[Date Prev][Date Next][Thread Prev][Thread Next][Date Index][Thread Index]

Re: [HTCondor-users] Problem in running parallel program



Hi Rajagopal,

use 'condor_status -l' to get a better idea what your slot looks like and what ressources it provides.

omp_set_num_threads is an integer value that defines how many parallel threads should be used.

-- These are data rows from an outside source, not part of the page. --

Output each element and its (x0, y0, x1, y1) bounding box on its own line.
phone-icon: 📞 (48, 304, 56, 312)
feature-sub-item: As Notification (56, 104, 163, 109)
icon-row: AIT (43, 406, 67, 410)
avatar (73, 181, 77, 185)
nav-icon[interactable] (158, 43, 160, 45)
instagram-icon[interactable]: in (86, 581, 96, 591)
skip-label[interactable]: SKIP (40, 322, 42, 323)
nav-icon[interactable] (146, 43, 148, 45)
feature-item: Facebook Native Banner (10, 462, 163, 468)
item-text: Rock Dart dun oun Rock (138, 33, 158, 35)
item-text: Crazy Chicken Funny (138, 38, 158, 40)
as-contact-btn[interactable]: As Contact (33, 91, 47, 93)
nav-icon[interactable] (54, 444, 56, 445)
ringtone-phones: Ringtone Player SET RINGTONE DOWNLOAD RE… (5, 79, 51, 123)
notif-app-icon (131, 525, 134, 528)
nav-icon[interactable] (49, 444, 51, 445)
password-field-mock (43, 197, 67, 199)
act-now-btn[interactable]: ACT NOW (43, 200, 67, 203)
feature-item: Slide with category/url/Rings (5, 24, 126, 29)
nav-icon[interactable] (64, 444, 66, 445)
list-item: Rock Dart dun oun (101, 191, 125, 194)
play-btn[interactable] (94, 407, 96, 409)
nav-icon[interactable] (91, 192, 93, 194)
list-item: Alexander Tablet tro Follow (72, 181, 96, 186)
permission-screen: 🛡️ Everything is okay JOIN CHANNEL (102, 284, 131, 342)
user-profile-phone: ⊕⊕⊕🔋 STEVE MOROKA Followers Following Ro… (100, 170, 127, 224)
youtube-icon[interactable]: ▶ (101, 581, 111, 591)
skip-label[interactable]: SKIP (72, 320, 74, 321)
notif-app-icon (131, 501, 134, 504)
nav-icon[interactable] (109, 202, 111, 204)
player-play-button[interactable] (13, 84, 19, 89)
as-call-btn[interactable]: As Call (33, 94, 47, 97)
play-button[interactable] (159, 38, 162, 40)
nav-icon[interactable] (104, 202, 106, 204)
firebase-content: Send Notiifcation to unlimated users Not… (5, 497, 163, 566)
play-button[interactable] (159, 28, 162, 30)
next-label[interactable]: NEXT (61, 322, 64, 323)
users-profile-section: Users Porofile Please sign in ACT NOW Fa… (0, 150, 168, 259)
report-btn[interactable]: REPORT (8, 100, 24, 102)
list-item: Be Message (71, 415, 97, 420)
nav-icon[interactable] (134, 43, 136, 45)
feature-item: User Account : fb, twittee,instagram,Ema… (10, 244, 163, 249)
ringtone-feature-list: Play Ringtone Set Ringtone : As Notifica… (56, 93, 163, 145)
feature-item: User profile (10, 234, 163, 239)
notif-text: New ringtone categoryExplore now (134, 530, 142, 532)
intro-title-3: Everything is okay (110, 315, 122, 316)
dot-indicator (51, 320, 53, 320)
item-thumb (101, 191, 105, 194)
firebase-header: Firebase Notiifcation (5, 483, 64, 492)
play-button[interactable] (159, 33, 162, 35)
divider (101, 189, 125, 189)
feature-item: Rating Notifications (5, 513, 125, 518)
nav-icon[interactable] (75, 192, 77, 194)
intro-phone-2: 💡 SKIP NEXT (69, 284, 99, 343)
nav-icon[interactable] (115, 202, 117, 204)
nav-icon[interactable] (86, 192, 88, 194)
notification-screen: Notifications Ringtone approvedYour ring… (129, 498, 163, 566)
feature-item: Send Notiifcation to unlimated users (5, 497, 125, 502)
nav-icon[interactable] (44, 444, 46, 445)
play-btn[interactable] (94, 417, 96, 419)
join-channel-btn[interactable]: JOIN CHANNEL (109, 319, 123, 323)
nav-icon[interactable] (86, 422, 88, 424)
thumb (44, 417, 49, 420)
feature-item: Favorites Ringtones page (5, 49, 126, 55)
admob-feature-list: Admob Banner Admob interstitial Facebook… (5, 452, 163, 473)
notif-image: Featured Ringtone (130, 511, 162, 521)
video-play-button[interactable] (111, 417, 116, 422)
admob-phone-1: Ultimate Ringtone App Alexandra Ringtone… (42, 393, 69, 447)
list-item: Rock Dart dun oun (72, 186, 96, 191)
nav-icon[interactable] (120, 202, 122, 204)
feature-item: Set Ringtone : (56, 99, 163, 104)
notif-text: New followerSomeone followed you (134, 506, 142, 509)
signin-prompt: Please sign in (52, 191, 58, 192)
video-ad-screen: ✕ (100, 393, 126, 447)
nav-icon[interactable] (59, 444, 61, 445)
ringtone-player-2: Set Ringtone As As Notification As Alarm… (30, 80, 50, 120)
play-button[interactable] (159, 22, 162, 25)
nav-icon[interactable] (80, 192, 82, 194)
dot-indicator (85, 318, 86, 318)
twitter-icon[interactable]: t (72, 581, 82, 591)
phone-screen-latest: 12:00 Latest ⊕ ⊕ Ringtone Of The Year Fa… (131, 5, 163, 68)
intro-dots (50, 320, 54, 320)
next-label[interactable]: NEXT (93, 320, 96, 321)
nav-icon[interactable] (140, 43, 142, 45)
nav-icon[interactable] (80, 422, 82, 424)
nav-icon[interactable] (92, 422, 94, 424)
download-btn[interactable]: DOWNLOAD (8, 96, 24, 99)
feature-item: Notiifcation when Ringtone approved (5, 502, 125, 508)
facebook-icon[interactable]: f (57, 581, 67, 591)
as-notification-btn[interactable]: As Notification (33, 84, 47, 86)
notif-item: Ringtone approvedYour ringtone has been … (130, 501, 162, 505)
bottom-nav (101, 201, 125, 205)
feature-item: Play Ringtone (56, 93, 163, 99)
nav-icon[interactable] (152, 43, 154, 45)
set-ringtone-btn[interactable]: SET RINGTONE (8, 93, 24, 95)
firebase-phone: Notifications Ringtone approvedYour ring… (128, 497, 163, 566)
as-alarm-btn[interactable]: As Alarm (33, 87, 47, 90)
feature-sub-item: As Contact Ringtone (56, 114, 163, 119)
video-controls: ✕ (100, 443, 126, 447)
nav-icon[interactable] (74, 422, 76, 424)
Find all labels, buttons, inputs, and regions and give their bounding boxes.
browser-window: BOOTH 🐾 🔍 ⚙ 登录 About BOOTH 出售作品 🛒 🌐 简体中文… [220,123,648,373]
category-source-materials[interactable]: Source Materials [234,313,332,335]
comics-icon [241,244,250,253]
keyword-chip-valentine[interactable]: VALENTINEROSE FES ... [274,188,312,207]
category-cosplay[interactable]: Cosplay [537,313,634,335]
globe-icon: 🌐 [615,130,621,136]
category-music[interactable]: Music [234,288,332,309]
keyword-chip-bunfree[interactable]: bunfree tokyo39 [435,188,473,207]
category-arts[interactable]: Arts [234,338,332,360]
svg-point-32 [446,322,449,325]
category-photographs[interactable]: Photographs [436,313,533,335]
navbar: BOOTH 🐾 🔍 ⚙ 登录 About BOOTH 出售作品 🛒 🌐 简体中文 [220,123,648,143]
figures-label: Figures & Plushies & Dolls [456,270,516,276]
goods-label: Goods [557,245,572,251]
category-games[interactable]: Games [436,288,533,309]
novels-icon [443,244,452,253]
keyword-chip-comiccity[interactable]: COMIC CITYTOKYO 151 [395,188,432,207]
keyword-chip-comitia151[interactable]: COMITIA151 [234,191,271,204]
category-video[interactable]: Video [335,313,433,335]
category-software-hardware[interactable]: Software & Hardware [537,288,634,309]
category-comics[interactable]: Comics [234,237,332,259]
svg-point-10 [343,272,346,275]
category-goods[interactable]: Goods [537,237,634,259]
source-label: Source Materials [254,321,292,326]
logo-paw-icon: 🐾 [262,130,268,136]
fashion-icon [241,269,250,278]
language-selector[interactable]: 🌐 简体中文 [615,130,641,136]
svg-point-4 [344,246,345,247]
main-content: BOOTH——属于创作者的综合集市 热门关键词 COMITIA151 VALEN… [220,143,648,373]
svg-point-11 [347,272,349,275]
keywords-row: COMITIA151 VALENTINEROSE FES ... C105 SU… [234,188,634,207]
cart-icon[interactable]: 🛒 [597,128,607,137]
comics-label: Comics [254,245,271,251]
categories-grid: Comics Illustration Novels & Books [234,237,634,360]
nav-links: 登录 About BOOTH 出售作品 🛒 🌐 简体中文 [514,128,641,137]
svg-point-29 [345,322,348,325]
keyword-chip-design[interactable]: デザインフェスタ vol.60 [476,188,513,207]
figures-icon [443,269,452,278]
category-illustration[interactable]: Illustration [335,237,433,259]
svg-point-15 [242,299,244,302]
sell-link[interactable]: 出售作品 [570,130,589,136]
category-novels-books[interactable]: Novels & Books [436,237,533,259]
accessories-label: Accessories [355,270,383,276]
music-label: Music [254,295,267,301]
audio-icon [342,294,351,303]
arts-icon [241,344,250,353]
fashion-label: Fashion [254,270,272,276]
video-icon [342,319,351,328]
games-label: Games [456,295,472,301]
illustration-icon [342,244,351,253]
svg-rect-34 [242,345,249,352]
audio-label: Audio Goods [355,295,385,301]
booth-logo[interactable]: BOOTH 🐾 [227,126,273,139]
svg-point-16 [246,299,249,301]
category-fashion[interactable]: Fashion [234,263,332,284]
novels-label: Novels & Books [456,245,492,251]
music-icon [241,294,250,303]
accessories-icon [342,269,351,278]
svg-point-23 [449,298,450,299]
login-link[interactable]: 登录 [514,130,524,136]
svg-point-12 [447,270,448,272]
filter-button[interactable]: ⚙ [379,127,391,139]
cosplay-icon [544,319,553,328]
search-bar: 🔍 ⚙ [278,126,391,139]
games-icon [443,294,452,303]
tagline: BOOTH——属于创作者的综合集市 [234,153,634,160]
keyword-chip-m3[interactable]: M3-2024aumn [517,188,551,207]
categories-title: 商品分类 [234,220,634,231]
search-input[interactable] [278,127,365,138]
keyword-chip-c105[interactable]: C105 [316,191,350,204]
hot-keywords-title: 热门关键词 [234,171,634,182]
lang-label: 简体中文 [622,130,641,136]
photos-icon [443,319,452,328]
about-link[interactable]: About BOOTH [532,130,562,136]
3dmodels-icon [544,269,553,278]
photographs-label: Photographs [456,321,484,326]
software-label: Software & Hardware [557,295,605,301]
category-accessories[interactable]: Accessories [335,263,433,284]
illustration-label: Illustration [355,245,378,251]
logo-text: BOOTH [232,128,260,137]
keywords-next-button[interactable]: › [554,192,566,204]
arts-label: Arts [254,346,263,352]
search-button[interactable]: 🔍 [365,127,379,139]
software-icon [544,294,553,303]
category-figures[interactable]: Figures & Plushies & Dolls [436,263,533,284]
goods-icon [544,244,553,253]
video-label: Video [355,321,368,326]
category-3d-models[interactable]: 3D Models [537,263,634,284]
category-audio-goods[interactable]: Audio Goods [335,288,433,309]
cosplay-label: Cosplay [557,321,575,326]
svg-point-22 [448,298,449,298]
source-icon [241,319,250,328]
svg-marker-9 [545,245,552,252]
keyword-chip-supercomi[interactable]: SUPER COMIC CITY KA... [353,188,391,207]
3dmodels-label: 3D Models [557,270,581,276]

It can not be more than virtual cores detected but that is not purely condor related ...

Best
christoph

--
Christoph Beyer
DESY Hamburg
IT-Department

Notkestr. 85
Building 02b, Room 009
22607 Hamburg

phone:+49-(0)40-8998-2317
mail: christoph.beyer@xxxxxxx


Von: "Rajagopala Reddy Seelam" <rajagopala.seelam@xxxxxxxxxxx>
An: "Carsten Aulbert" <carsten.aulbert@xxxxxxxxxx>
CC: "htcondor-users" <htcondor-users@xxxxxxxxxxx>
Gesendet: Donnerstag, 23. September 2021 09:26:54
Betreff: Re: [HTCondor-users] Problem in running parallel program

Hi Carsten

I have edited the /etc/condor/config.d/00-htcondor-9.0.config file and added those instructions.
After condor_reconfigure, condor_status returns

slot1@Theochem 20.0 23963

I will test further and I will get back to you.

In vanilla universe, I am getting the following error message.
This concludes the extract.